Farmers look at reducing debt
The lowest interest rates in memory are tempting farmers to look at fixed rates in their drive to reduce $48 billion of debt in the farming community.
Floating rates are hovering around 5 per cent and farmers are weighing up if the floating rate has more room to drop or if they should call up the bank to put some of their farm loans on a fixed rate.
Farmers are looking closely at their cashflows as commodity prices appear unlikely to reach last season's heights and costs stay the same.
Federated Farmers president Bruce Wills said there would be farmers thinking seriously about rejigging their interest payments.
He said they were some of the lowest rates he had seen.
"I can't remember them being this low for borrowing. The feedback I get is some people say interest rates will be lower and they are comfortable with sitting on the floating rate and others say they are at a historical low. In my view it comes down to the risk profile that the individual borrowers are comfortable with and it would be prudent if you are a borrower with a high level of debt and concerned about what it will do to lock in some of these very favourable rates while they are here."
The decision either way will hinge on their risk appetite and debt level.
Wills said many farmers would remember when interest rates were in the mid-20s with overdraft rates at more than 30 per cent and this might influence their decision.
Even five years ago farmers would have struggled to believe rates would have fallen this low.
"What does worry me a lot is we have $48b of debt in rural New Zealand at historical low interest rates which is good for borrowers and bad for lenders. At some stage interest rates will go up and we don't know when but 2-3 per cent or perhaps more and at this rate on $48b we are looking at a massive increase for farming New Zealand. Is that going to be sustainable?"
Surveys show farmers were reducing debt after being given a sharp reminder in 2008 with sheep and beef farmers making good progress from high returns last season. These returns have since tapered off.
Wills said much of the rural debt was with dairying and often this was good or productive debt from ongoing dairy conversions to change to more profitable land use. Dairying returns, however, have also fallen.
The bad debt was when sheep and beef farmers could not keep up with running costs several years ago and had to increase their borrowings.
Rural debt has increased since the financial crisis and New Zealand farmers are likely to have two to three times the debt of Australian farmers who farm more conservatively because of droughts and flooding.

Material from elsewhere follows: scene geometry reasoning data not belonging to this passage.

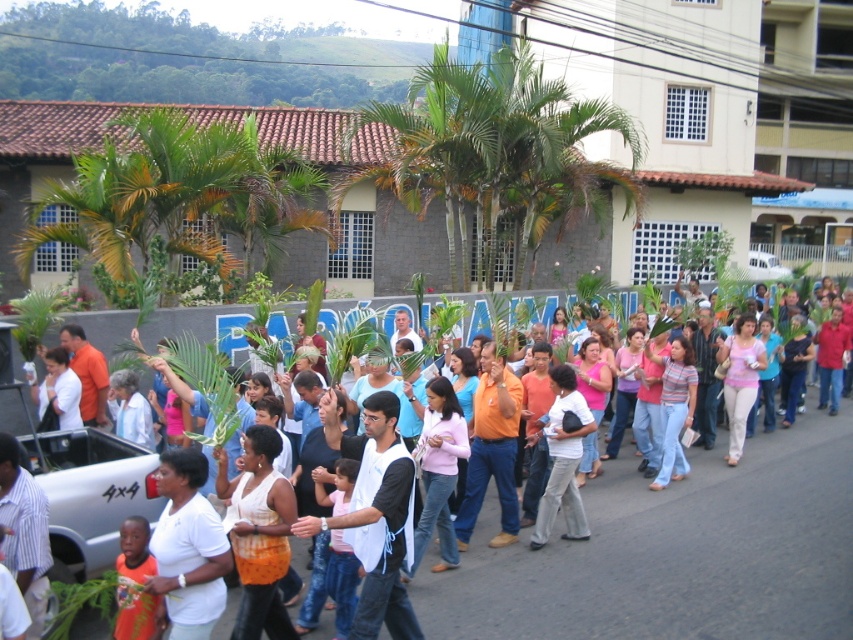 Question: Which of the following is the closest to the observer?

Choices:
 (A) (428, 170)
 (B) (474, 488)
 (C) (148, 532)

Answer: (C)

Question: Does green leafy palm tree at center have a larger size compared to striped cotton shirt at center?

Choices:
 (A) yes
 (B) no

Answer: (A)

Question: Can you confirm if orange cotton shirt at center is positioned above striped cotton shirt at center?

Choices:
 (A) yes
 (B) no

Answer: (B)

Question: Which of these objects is positioned closest to the white matte shirt at center?

Choices:
 (A) white cotton shirt at center
 (B) orange cotton shirt at lower left

Answer: (B)

Question: Is striped cotton shirt at center wider than orange cotton shirt at lower left?

Choices:
 (A) no
 (B) yes

Answer: (B)

Question: Which is nearer to the white matte shirt at center?

Choices:
 (A) striped cotton shirt at center
 (B) orange cotton shirt at lower left

Answer: (B) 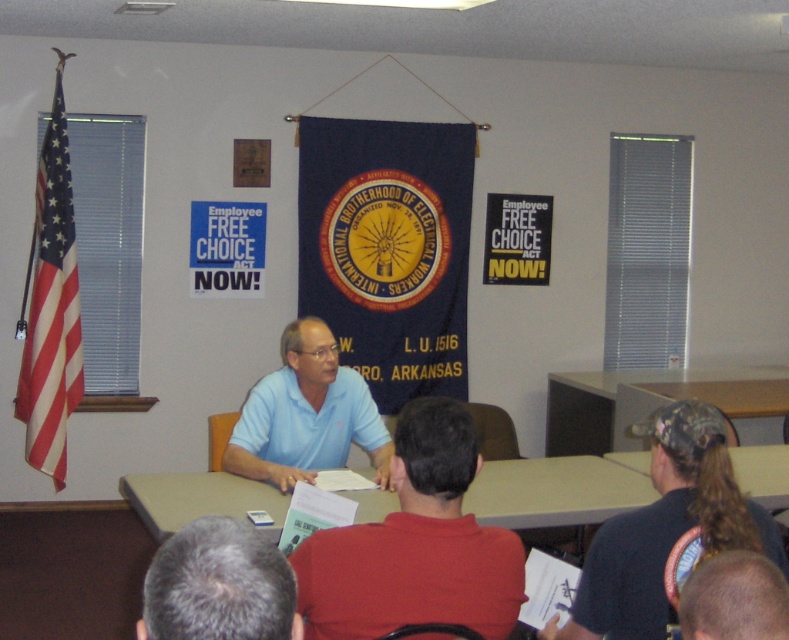 Is light gray plastic table at center above smooth bald head at lower right?

No, light gray plastic table at center is not above smooth bald head at lower right.

Locate an element on the screen. The width and height of the screenshot is (789, 640). light gray plastic table at center is located at coordinates (559, 490).

Can you confirm if light blue polo shirt at center is positioned below brown wood table at center?

Indeed, light blue polo shirt at center is positioned under brown wood table at center.

Image resolution: width=789 pixels, height=640 pixels. What are the coordinates of `light blue polo shirt at center` in the screenshot? It's located at (414, 545).

Who is more forward, (750, 520) or (249, 500)?

Positioned in front is point (750, 520).

At what (x,y) coordinates should I click in order to perform the action: click on black cap at center. Please return your answer as a coordinate pair (x, y). This screenshot has width=789, height=640. Looking at the image, I should click on (667, 529). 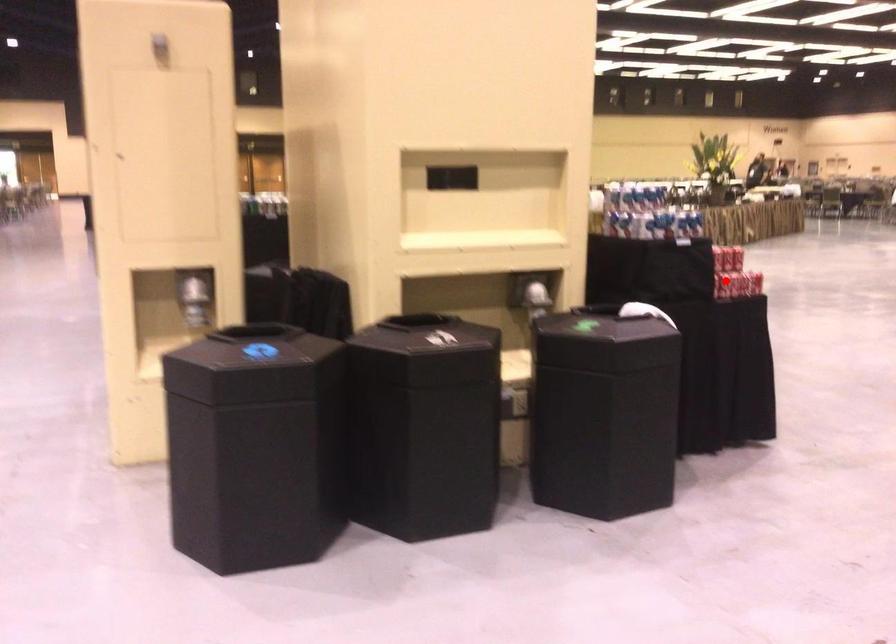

Farmers are unlikely to have much of an appetite for interest rate swaps, complex derivative instruments which can provide them with gains if rates rise and losses if they fall as happened during the global financial crisis. Some farmers lost hundreds of thousands of dollars.
Wills said farmers feeling cheated about losing money were blaming banks and had contacted the federation to respond.
Borrowers had to look closely at terms and be comfortable with any risks they might take and the returns they might make.